AI Coding Assistants Are Getting Worse

35 points by eduard


satvikberi

This is a really weird test – he forbids the model from providing commentary, but wants it to state that the task is impossible.

I'm much more inclined to trust tests like METR's evaluations – they all have flaws, but METR's basic test seems much more systematic and sane to me.

Anecdotally, I've definitely noticed models asking more questions in the last few months, as well as pointing out that requirements are unclear or contradictory. As far as I can tell, they're getting significantly better overall.

n1000

This matches my own experience. I appreciate the attempt at precision and would like to see other quantitative investigations.

Newer models confabulate readily and convincingly.

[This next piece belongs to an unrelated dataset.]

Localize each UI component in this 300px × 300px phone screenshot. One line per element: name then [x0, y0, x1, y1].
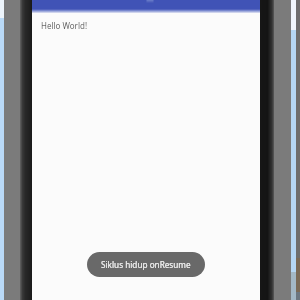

They're tuned to be part of some so called "agentic loop" and part of that is minimizing the rate of giving up or producing explicit nonsense. It keeps the feedback loop running smoothly but it degrades trust that the final result is what you want.

The verbose newer models are also worse at reviewing code. It's the same thing. GPT-4 et al. will give you some meager output and leave the lazy dev to look at the rest. GPT-5 and Claude 4.5 will be thorough, with bullet points for every thing you wanted (and a dozen you didn't), but you can't trust 'em. Now the lazy dev thinks he's done the work.

It's not just coding, either. For example, Magic the Gathering is a game where you can easily come up with novel questions with objective answers requiring deductive reasoning. Kind of like mathematics but you can ask an easyish question that's not in the training data. Claude Sonnet 4.5 will always respond "That's actually really clever!" and give some plausible bullshit.

Task accuracy going from 80% to 90% doesn't matter if the mistakes are harder to spot.